(1.) THE learned Special Judge, Mandya, in Spl. Case No. 37/91 tried the appellant for the offences punishable under Sections 7 and 13 (1) (d) r/w S. 13 (2) of the Prevention of Corruption Act, (for short 'the Act' ). After analysing the evidence adduced by the prosecution by examining P. Ws. 1 to 8; marked Exs. P-1 to P-14 and M. Os. 1 to 9 and also the evidence of the appellant as D. W. 1 has come to the conclusion that the appellant has committed the offence which was established by the prosecution beyond all reasonable doubt and after hearing both the parties, sentenced the appellant to undergo S. I. for a period of 6 months and to pay a fine of Rs. 200/- in default of payment of fine to undergo S. I. for a further period of 20 days for the offence punishable under S. 7 and also sentenced to undergo S. I. for a period of one year and pay a fine of Rs. 200/- in default to undergo S. I. for a further period of 20 days for the offence punishable under S. 13 (2) of the Act which is assailed in this appeal by the appellant accused.
(2.) HEARD both sides.
(3.) SRI A. H. Bhagavan the learned counsel for appellant at the very outset raised the contention that the sanction accorded as per Ex. P-14 is not issued by a competent person and there is no application of mind. Therefore, the appeal deserves to be allowed on that ground itself. In support of that argument, he also placed reliance on the Judgment of this Court in H. Munianjanappa v. State, (Crl. P. 2546/199) dt. 31-3-97 wherein this Court has held that the Under-Secretary to the Government of Karnataka is not a competent authority to issue sanction order and on that ground itself the criminal petition was allowed and the proceedings were quashed. He also placed reliance on a Judgment of this Court in J. S. Sathyanarayana (Deceased) by L. Rs. v.
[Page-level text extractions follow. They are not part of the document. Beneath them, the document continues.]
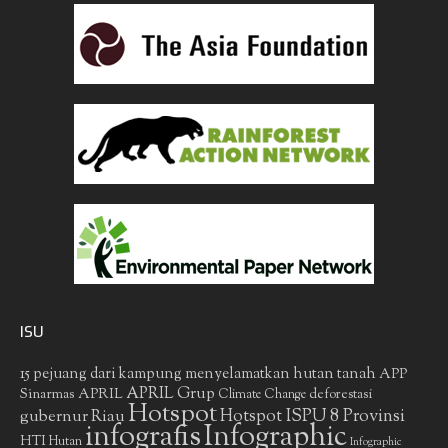
ISU
15 pejuang dari kampung menyelamatkan hutan tanah
APP
APRIL Grup
Sinarmas
APRIL
deforestasi
Climate Change
Hotspot
gubernur Riau
Hotspot ISPU 8 Provinsi
infografis
Infographic
HTI
Hutan
Infographic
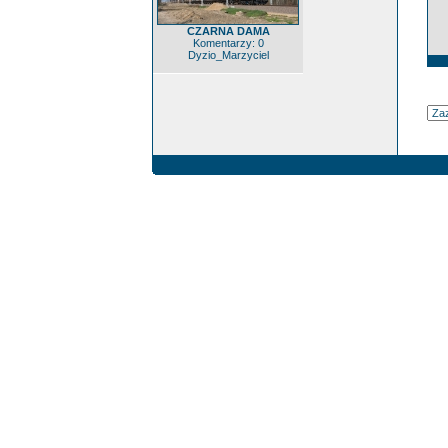
CZARNA DAMA
Komentarzy: 0
Dyzio_Marzyciel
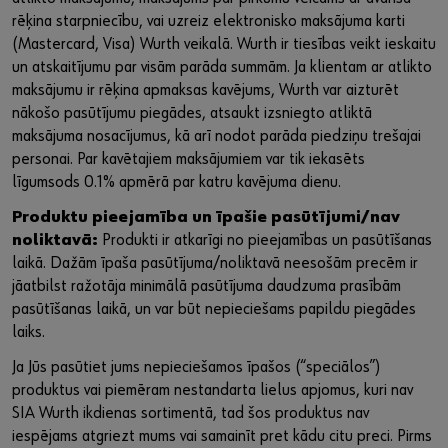
rēķina starpniecību, vai uzreiz elektronisko maksājuma karti
(Mastercard, Visa) Wurth veikalā. Wurth ir tiesības veikt ieskaitu
un atskaitījumu par visām parāda summām. Ja klientam ar atlikto
maksājumu ir rēķina apmaksas kavējums, Wurth var aizturēt
nākošo pasūtījumu piegādes, atsaukt izsniegto atliktā
maksājuma nosacījumus, kā arī nodot parāda piedziņu trešajai
personai. Par kavētajiem maksājumiem var tik iekasēts
līgumsods 0.1% apmērā par katru kavējuma dienu.
Produktu pieejamība un īpašie pasūtījumi/nav
noliktavā:
Produkti ir atkarīgi no pieejamības un pasūtīšanas
laikā. Dažām īpaša pasūtījuma/noliktavā neesošām precēm ir
jāatbilst ražotāja minimālā pasūtījuma daudzuma prasībām
pasūtīšanas laikā, un var būt nepieciešams papildu piegādes
laiks.
Ja Jūs pasūtiet jums nepieciešamos īpašos (“speciālos”)
produktus vai piemēram nestandarta lielus apjomus, kuri nav
SIA Wurth ikdienas sortimentā, tad šos produktus nav
iespējams atgriezt mums vai samainīt pret kādu citu preci. Pirms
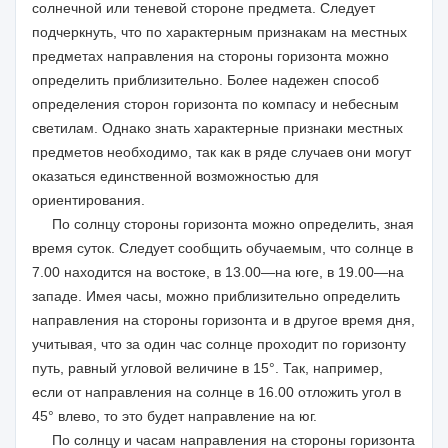
солнечной или теневой стороне предмета. Следует
подчеркнуть, что по характерным признакам на местных
предметах направления на стороны горизонта можно
определить приблизительно. Более надежен способ
определения сторон горизонта по компасу и небесным
светилам. Однако знать характерные признаки местных
предметов необходимо, так как в ряде случаев они могут
оказаться единственной возможностью для
ориентирования.
По солнцу стороны горизонта можно определить, зная
время суток. Следует сообщить обучаемым, что солнце в
7.00 находится на востоке, в 13.00—на юге, в 19.00—на
западе. Имея часы, можно приблизительно определить
направления на стороны горизонта и в другое время дня,
учитывая, что за один час солнце проходит по горизонту
путь, равный угловой величине в 15°. Так, например,
если от направления на солнце в 16.00 отложить угол в
45° влево, то это будет направление на юг.
По солнцу и часам направления на стороны горизонта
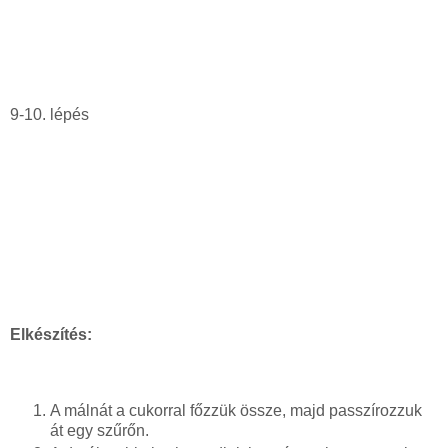
9-10. lépés
Elkészítés:
A málnát a cukorral főzzük össze, majd passzírozzuk
át egy szűrőn.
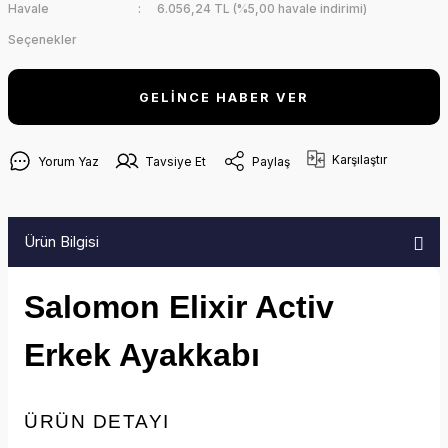
Havale
6.056,24 TL (%5,00 havale indirimi)
Seçenekler
GELİNCE HABER VER
Karşılaştır
Yorum Yaz
Tavsiye Et
Paylaş
Ürün Bilgisi
Salomon Elixir Activ
Erkek Ayakkabı
ÜRÜN DETAYI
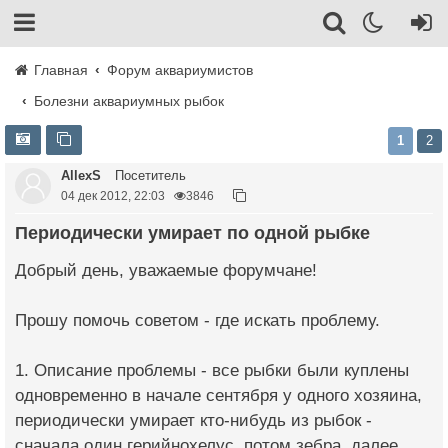
Главная
Форум аквариумистов
Болезни аквариумных рыбок
1
2
AllexS
Посетитель
04 дек 2012, 22:03
3846
Периодически умирает по одной рыбке
Добрый день, уважаемые форумчане!
Прошу помочь советом - где искать проблему.
1. Описание проблемы - все рыбки были куплены
одновременно в начале сентября у одного хозяина,
периодически умирает кто-нибудь из рыбок -
сначала один герийнохелус, потом зебра, далее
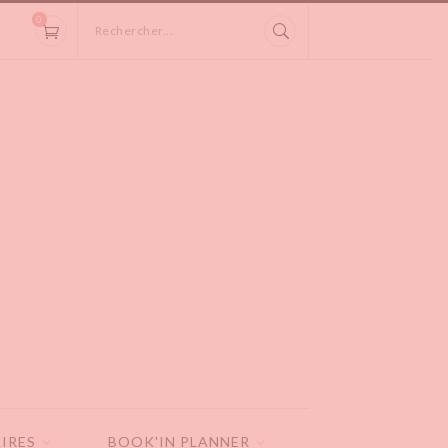
0
Rechercher...
IRES
BOOK'IN PLANNER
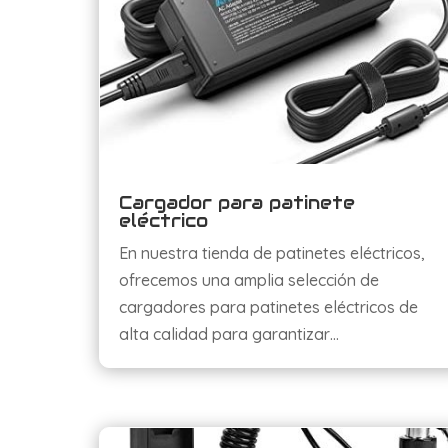
Cargador para patinete
eléctrico
En nuestra tienda de patinetes eléctricos,
ofrecemos una amplia selección de
cargadores para patinetes eléctricos de
alta calidad para garantizar…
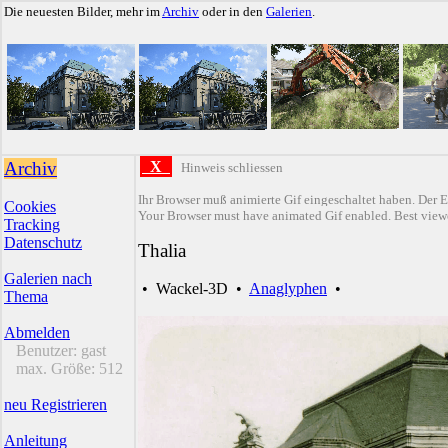
Die neuesten Bilder, mehr im
Archiv
oder in den
Galerien
.
Archiv
X
Hinweis schliessen
Ihr Browser muß animierte Gif eingeschaltet haben. Der E
Cookies
Your Browser must have animated Gif enabled. Best viewe
Tracking
Datenschutz
Thalia
Galerien nach
•
Wackel-3D
•
Anaglyphen
•
Thema
Abmelden
Benutzer:
gast
max. Größe:
512
neu Registrieren
Anleitung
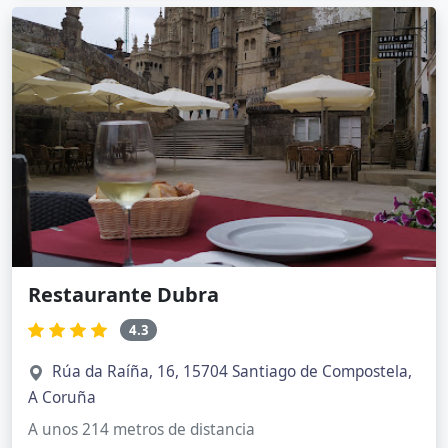
Restaurante Dubra
4.3
Rúa da Raíña, 16, 15704 Santiago de Compostela,
A Coruña
A unos 214 metros de distancia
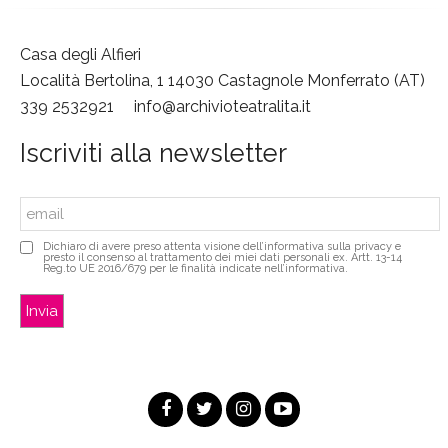
Casa degli Alfieri
Località Bertolina, 1 14030 Castagnole Monferrato (AT)
339 2532921
info@archivioteatralita.it
Iscriviti alla newsletter
Dichiaro di avere preso attenta visione dell’informativa sulla privacy e
presto il consenso al trattamento dei miei dati personali ex. Artt. 13-14
Reg.to UE 2016/679 per le finalità indicate nell’informativa.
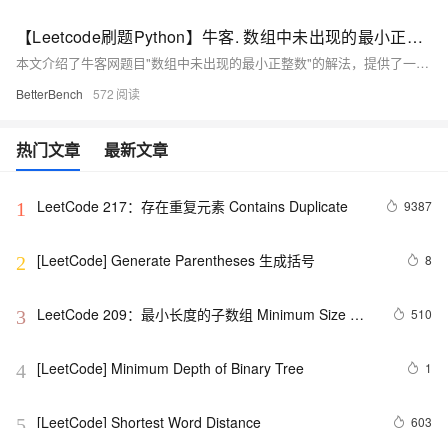
【Leetcode刷题Python】牛客. 数组中未出现的最小正整数
本文介绍了牛客网题目"数组中未出现的最小正整数"的解法，提供了一种满足O(n)时间复杂度和O(1)空间复杂度要求的原地排序算法，并给出了Python实现代码。
BetterBench
572
热门文章
最新文章
LeetCode 217：存在重复元素	Contains Duplicate
9387
1
[LeetCode] Generate Parentheses 生成括号
8
2
LeetCode 209：最小长度的子数组 Minimum Size 
510
3
Subarray Sum
[LeetCode] Minimum Depth of Binary Tree
1
4
[LeetCode] Shortest Word Distance
603
5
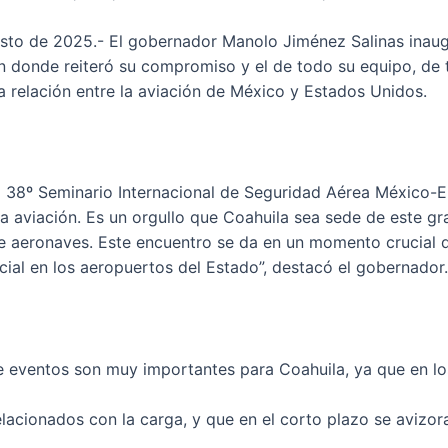
osto de 2025.- El gobernador Manolo Jiménez Salinas inaug
n donde reiteró su compromiso y el de todo su equipo, de 
a relación entre la aviación de México y Estados Unidos.
l 38º Seminario Internacional de Seguridad Aérea México-
la aviación. Es un orgullo que Coahuila sea sede de este gr
de aeronaves. Este encuentro se da en un momento crucial
cial en los aeropuertos del Estado”, destacó el gobernador.
 eventos son muy importantes para Coahuila, ya que en lo
lacionados con la carga, y que en el corto plazo se avizora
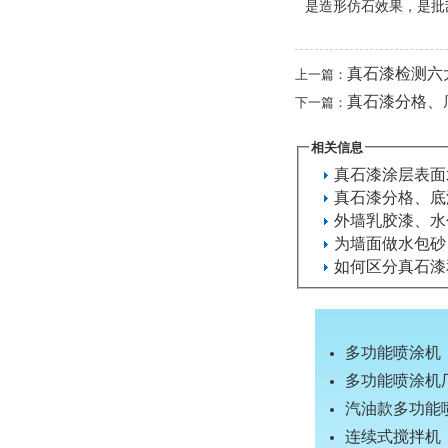
是造形仿石效果，是批
真石漆检测六大
上一篇：
真石漆分格、
下一篇：
相关信息
真石漆涂层表面
真石漆分格、底
外墙乳胶漆、水
为墙面做水包砂
如何区分真石漆
多功能喷涂机
多功能喷涂机
汽油款多功能
连续式搅拌机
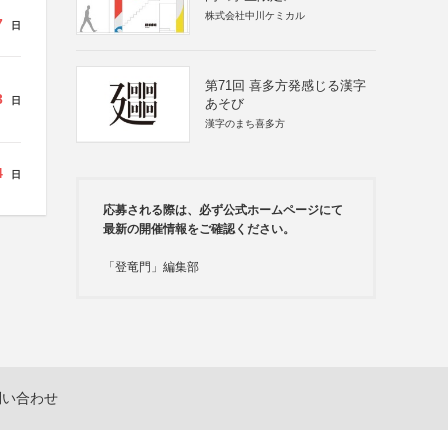
株式会社中川ケミカル
7
日
第71回 喜多方発感じる漢字
3
日
あそび
漢字のまち喜多方
4
日
応募される際は、必ず公式ホームページにて
最新の開催情報をご確認ください。
「登竜門」編集部
問い合わせ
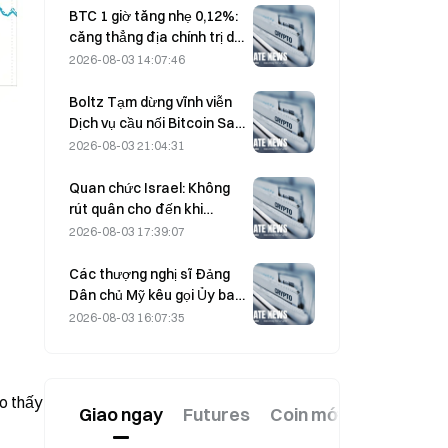
BTC 1 giờ tăng nhẹ 0,12%:
căng thẳng địa chính trị dịu
lại và tâm lý vĩ mô đồng
2026-08-03 14:07:46
nhịp thúc đẩy đợt phục hồi
ngắn hạn
Boltz Tạm dừng vĩnh viễn
Dịch vụ cầu nối Bitcoin Sau
các cuộc tấn công được
2026-08-03 21:04:31
hỗ trợ bởi AI
Quan chức Israel: Không
rút quân cho đến khi
Hamas giải giáp
2026-08-03 17:39:07
Các thượng nghị sĩ Đảng
Dân chủ Mỹ kêu gọi Ủy ban
Giao dịch Hàng hóa Tương
2026-08-03 16:07:35
lai (CFTC) hạn chế các sản
phẩm cá cược liên quan
đến tình trạng cháy rừng
trong bối cảnh mùa cháy
o thấy 
Giao ngay
Futures
Coin mới
kỷ lục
State by Inspector of Police, Karnataka Lokayukta, Madikeri, (2000) 5 Kant LJ 17 wherein this Court has held that existence of valid sanction is pre-requisite or condition precedent for the prosecution. . . . . . . it necessarily follows that if the sanction order is held to be bad in law that it will vitiate the entire proceeding. The consequences of quashing of the sanction order would be that the entire proceeding is vitiated and it necessarily follows therefore that the convictions and sentences recorded against the two appellants who were the two accused before the trial Court will necessarily have to be set aside.